Prompt: Go through the following data and transcribe exactly the stretch of lines from the one holding "характеристики конструкции часто обусловле" to the one holding "Ввиду этих факторов, можно столкнуться с", both included.
· · · · ·
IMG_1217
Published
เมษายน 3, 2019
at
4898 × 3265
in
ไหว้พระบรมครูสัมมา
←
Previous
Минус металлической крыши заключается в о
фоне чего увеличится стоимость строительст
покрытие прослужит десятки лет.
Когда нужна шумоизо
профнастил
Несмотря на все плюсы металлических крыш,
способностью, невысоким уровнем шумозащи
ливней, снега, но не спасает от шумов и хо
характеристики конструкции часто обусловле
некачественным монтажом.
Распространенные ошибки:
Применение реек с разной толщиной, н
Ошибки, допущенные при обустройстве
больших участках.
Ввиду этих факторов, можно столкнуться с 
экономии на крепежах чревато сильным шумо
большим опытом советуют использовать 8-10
· · · · ·
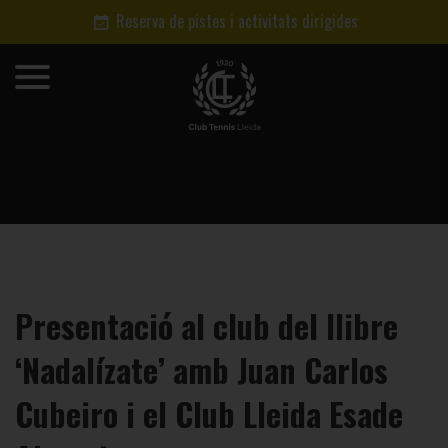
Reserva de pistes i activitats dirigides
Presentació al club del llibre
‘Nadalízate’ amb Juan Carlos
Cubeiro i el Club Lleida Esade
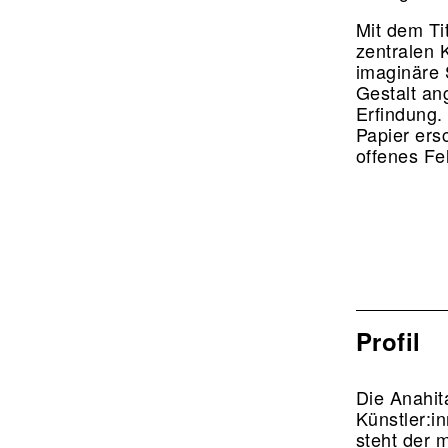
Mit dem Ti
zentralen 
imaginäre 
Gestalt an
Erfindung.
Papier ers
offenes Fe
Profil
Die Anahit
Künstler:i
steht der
· · · · ·
Response to this exercise:
характеристики конструкции часто обусловле
некачественным монтажом.
Распространенные ошибки:
Применение реек с разной толщиной, н
Ошибки, допущенные при обустройстве
больших участках.
Ввиду этих факторов, можно столкнуться с 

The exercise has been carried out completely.